La pauvreté «en pleine face»
Le film « Les Misérables » de Ladj Ly, qui sort en salles ce mercredi, dresse un état des lieux édifiant des banlieues populaires et de sa jeunesse.
Pour son premier long-métrage, Ladj Ly a réussi un coup de maître. Les Misérables a reçu le prix du jury du Festival de Cannes et le prix d’ornano-valenti à Deauville. Le réalisateur ne s’offusque pas quand on évoque, au sujet de son film, La Haine de Mathieu Kassovitz, récompensé à Cannes en 1995. « La référence est évidente, d’autant que Les Misérables est coproduit par le collectif Kourtrajmé, soutenu par Vincent Cassel et Mathieu Kassovitz, raconte-t-il. Je montre que les choses n’ont pas beaucoup changé depuis La Haine. » Son film plonge dans la cité d’une banlieue de Seine-saintdenis où une réaction disproportionnée de la police met le feu aux poudres. «J’ai vu ce que je décris à l’écran, explique Ladj Ly. J’ai essayé de filmer les choses comme je les ai vécues pendant les émeutes de 2005.» Le cinéaste en avait tiré un documentaire en 2007, puis un court-métrage, dont il reprend le script sur trois policiers de la BAC (brigade anticriminalité) qui tentent de désamorcer la situation explosive qu’ils ont déclenchée. Entre caméra à l’épaule et séquences filmées au drone, Les Misérables est ancré en 2019. « Les téléphones portables ou minicaméras ont changé la donne en permettant une diffusion immédiate des images », précise-t-il. Les policiers tentent de saisir celles qui les incriminent.

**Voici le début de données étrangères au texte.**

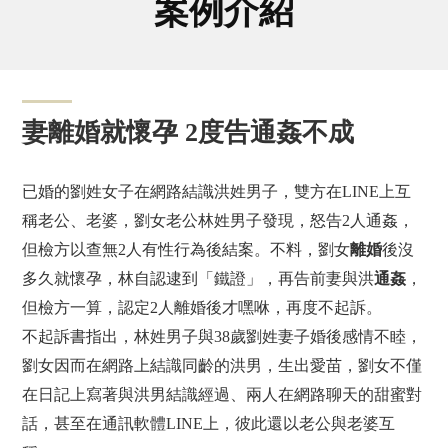
案例介紹
妻離婚就懷孕 2度告通姦不成
已婚的劉姓女子在網路結識洪姓男子，雙方在LINE上互
稱老公、老婆，劉女老公林姓男子發現，怒告2人通姦，
但檢方以查無2人有性行為後結案。不料，劉女
離婚
後沒
多久就懷孕，林自認逮到「鐵證」，再告前妻與洪
通姦
，
但檢方一算，認定2人離婚後才嘿咻，再度不起訴。
不起訴書指出，林姓男子與38歲劉姓妻子婚後感情不睦，
劉女因而在網路上結識同齡的洪男，生出愛苗，劉女不僅
在日記上寫著與洪男結識經過、兩人在網路聊天的甜蜜對
話，甚至在通訊軟體LINE上，彼此還以老公與老婆互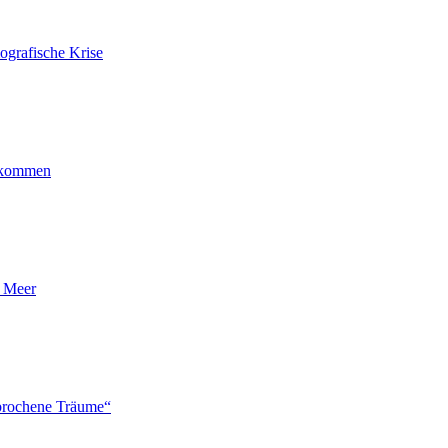
ografische Krise
ankommen
n Meer
brochene Träume“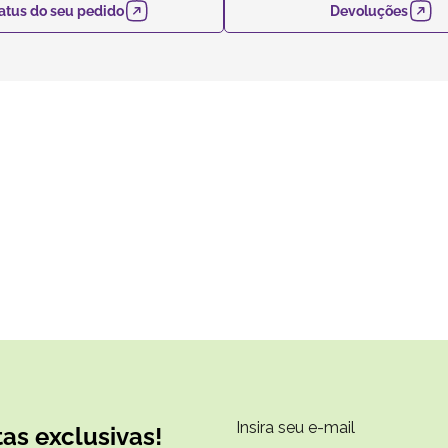
atus do seu pedido
Devoluções
as exclusivas!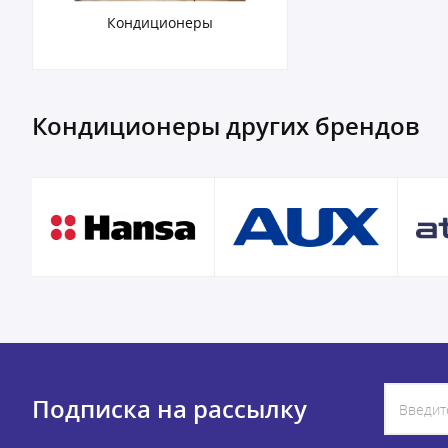
Кондиционеры
Кондиционеры других брендов
Подписка на рассылку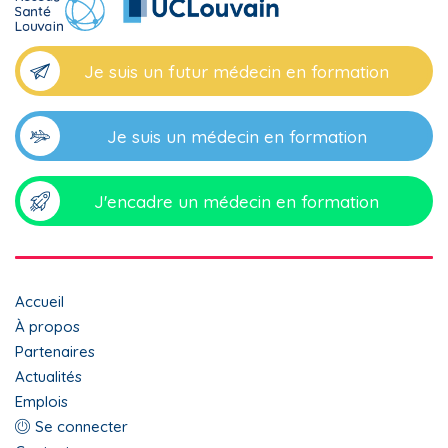
Je suis un futur médecin en formation
Je suis un médecin en formation
J'encadre un médecin en formation
Top
Accueil
menu
À propos
Partenaires
footer
Actualités
Emplois
Menu
Se connecter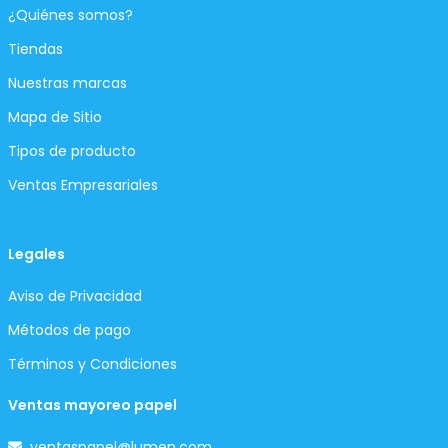
¿Quiénes somos?
Tiendas
Nuestras marcas
Mapa de Sitio
Tipos de producto
Ventas Empresariales
Legales
Aviso de Privacidad
Métodos de pago
Términos y Condiciones
Ventas mayoreo papel
ventaspapel@lumen.com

« La réalité de la banlieue »
« C’est amusant de constater que deux films en 2019 s’inspirent de Victor Hugo pour décrire l’état du monde et la révolte du peuple», commente le réalisateur. Entre Joker, où Todd Phillips reconnaît avoir pensé à L’homme qui rit pour son héros, et Les Misérables, l’écrivain est à l’honneur. « Ce n’est pas demain, hélas, que la pauvreté que décrivait Hugo ne sera plus d’actualité », soupire Ladj Ly. Son film met l’accent sur la colère des opprimés, prêts à se révolter, sans pour autant être «antiflics».
«J’ai essayé de faire découvrir la réalité de la banlieue, de balancer les images en pleine face de ceux qui ne connaissent pas la vie de la cité », insiste Ladj Ly. Les Misérables révèle un cinéaste talentueux. « Il n’y a pas que de la rage dans mon film, il y a aussi un désir de mise en scène », poursuit-il. Comme La Haine, ce brûlot passionnant pourrait servir de témoignage de son époque.